Is there any evidence that the Arctic – which is currently fueling territorial disputes between Canada, Greenland, Norway, the Russian Federation and the United States – is a wealth of natural resources?
Although the Stockholm International Peace Research Institute reports that scientific data diverges on this issue, an increase in military presence in the Arctic region is being interpreted as a reliable sign of countless resources.
Despite the fact that indigenous communities are predominantly located in remote areas and lack contemporary infrastructure, and are therefore more vulnerable to the negative effects of climate change, they are still a source of knowledge and adaptation strategies. The example of Inuit communities in Canada is illustrative of this.
The Intergovernmental Panel on Climate Change reports that the Arctic experienced a warming trend in air temperature up to 5°C during the 20th century, and sees a continuous decrease in sea ice. Further warming and increases in precipitation are projected for the 21st century.
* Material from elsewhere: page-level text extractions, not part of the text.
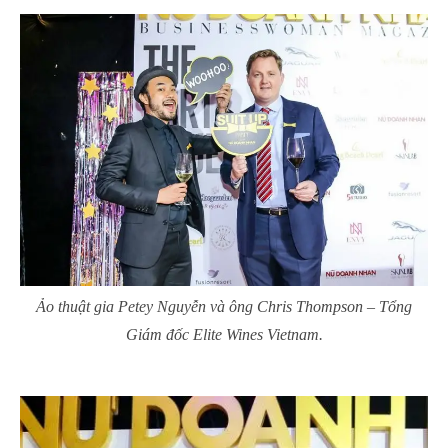
Ảo thuật gia Petey Nguyễn và ông Chris Thompson – Tổng
Giám đốc Elite Wines Vietnam.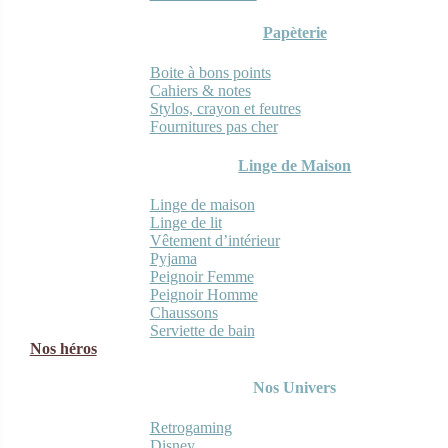
Papèterie
Boite à bons points
Cahiers & notes
Stylos, crayon et feutres
Fournitures pas cher
Linge de Maison
Linge de maison
Linge de lit
Vêtement d’intérieur
Pyjama
Peignoir Femme
Peignoir Homme
Chaussons
Serviette de bain
Nos héros
Nos Univers
Retrogaming
Disney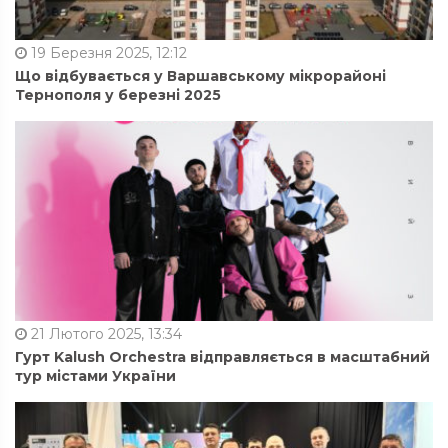
19 Березня 2025, 12:12
Що відбувається у Варшавському мікрорайоні
Тернополя у березні 2025
21 Лютого 2025, 13:34
Гурт Kalush Orchestra відправляється в масштабний
тур містами України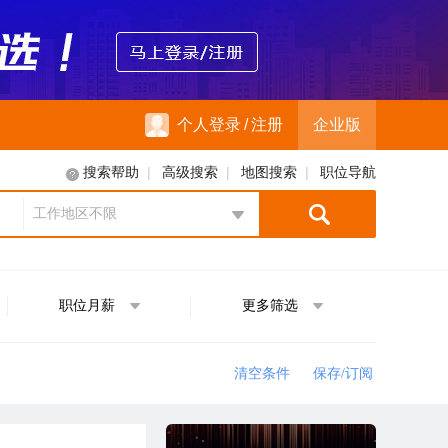
个人登录
/
注册
企业版
|
|
|
搜索帮助
高级搜索
地图搜索
职位导航
工作地区不限
地区选择
职位月薪
更多筛选
清空条件
保存/订阅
The predicted impact of warming includes: increased melting on Arctic glaciers and the Greenland ice sheet, substantial loss of sea ice and the opening of new sea routes and changes in ecosystems and increased plant productivity.
Other predicted outcomes include changes to visible dynamics in species compositions on land and in the sea, as well as changes in the concentration areas of the Arctic vegetation and loss of some polar species. Changes in sea ice will affect the species inhabiting the area: their patterns of migration, nutritional status and reproductive success as well as their abundance and balance.
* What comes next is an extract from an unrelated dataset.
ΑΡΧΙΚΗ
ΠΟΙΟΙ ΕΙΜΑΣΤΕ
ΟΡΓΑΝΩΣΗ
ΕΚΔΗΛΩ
The knowledge of indigenous peoples, including Inuit, contrasts with scientific explanations and, as a result, is neglected or ignored by established international, regional and local actors in the development of climate mitigation strategies and policies.
Inuit groups have developed a strong knowledge base concerning weather, snow and ice conditions and natural resource availability. They learn this knowledge through their experience of surviving off natural resources in the remote harsh Arctic environment. Thus the knowledge, accumulated by Arctic indigenous peoples, enhances conventional science and environmental observations.
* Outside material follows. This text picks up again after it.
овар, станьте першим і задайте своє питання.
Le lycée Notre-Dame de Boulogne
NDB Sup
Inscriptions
Given the facts, the knowledge of indigenous peoples provides an invaluable basis for developing adaptation and natural resource management strategies in response to environmental and other forms of change.
Apart from speculations over an abundance of natural resources and military presence and capabilities in the area, changes in the Arctic’s environment are attracting the attention of the general public. As are drastic weather changes such as rising heat records, “derecho” storms, and severe flooding. Any and all alert us to the looming consequences of persistent ignorance, prompt us to acknowledge the connection between human activity and climate change, and develop mitigation strategies with the participation of all actors, including indigenous communities.